Zuckerman Spaeder is leading one of the only national legal efforts that systematically challenges health insurers for abusive coverage and reimbursement practices, particularly those that discriminate against those with behavioral health conditions. With a team of highly experienced attorneys who have spent years developing innovative interpretations of the Employee Retirement Income Security Act (ERISA), the firm has delivered dramatic wins that have empowered health care providers and patients, provided relief to tens of thousands of individuals, and fundamentally changed health law.
In the New York Law Journal’s article about the award, partners D. Brian Hufford and Jason S. Cowart spoke about Zuckerman Spaeder’s success, explaining that despite routinely going against large, highly resourced adversaries, “we have been building demonstrable momentum in the fight for provider and patient rights, particularly in the context of behavioral health care. We have, on multiple occasions, forced the nation’s largest insurers to fundamentally reform their processes, end discriminatory practices, and pay injured insureds millions of dollars.”

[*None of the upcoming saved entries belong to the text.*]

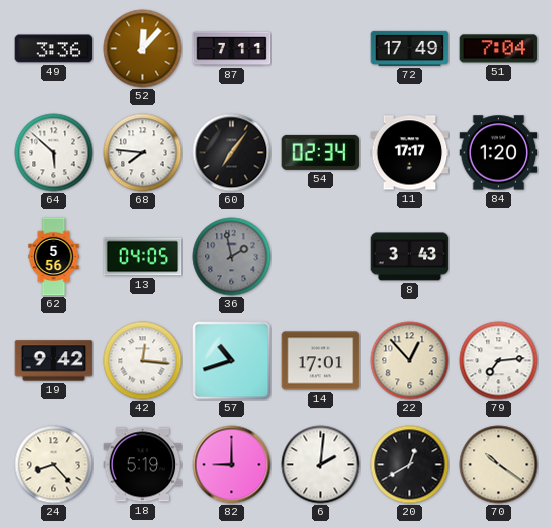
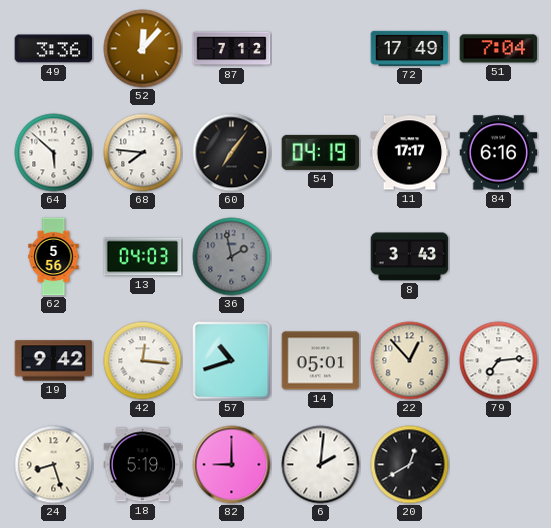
87: 7:11 -> 7:12
54: 02:34 -> 04:19
84: 1:20 -> 6:16
13: 04:05 -> 04:03
14: 17:01 -> 05:01
24: 8:23 -> 8:27
70: 10:21 -> none
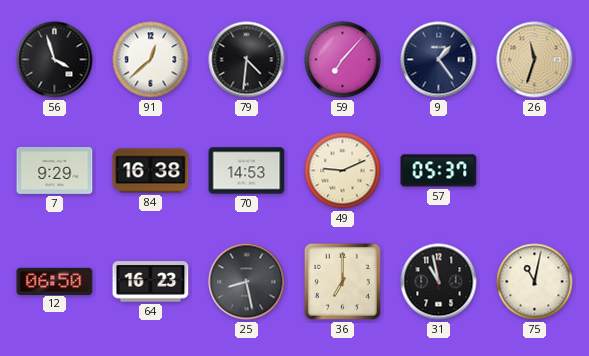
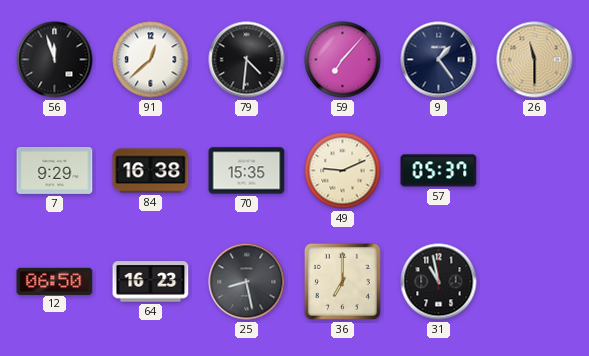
56: 3:57 -> 11:57
26: 11:33 -> 11:30
70: 14:53 -> 15:35
75: 11:02 -> none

Zuckerman Spaeder’s recent wins include a 2021 ruling that struck down UnitedHealth’s categorical exclusion of coverage for a primary Autism treatment, which violates the Mental Health Parity and Addiction Equity Act (MHPAEA) and United’s fiduciary responsibilities under ERISA. This was a particularly impactful case that not only restored coverage in the plaintiff’s health plan but sparked a government investigation that led United, the largest health insurer, to eliminate the exclusion in over 1,000 plans covering 500,000 insureds. It also took a significant step toward eroding a legal shield used by insurers. The court categorically rejected United’s defense that it can’t be held responsible for enforcing illegal plan terms.
The same year, the firm broke new ground with a $10 million settlement that forced United to end a policy that unfairly reduced benefit payments based on a provider’s professional qualifications. The extraordinary settlement is providing compensation to over 110,000 class members.
These behavioral health wins reinforce and build upon the firm’s success in other health insurance cases. In 2017, for example, Zuckerman Spaeder obtained the first major ruling ever against United’s use of cross-plan offsets, a highly lucrative billing scheme used against out-of-network providers.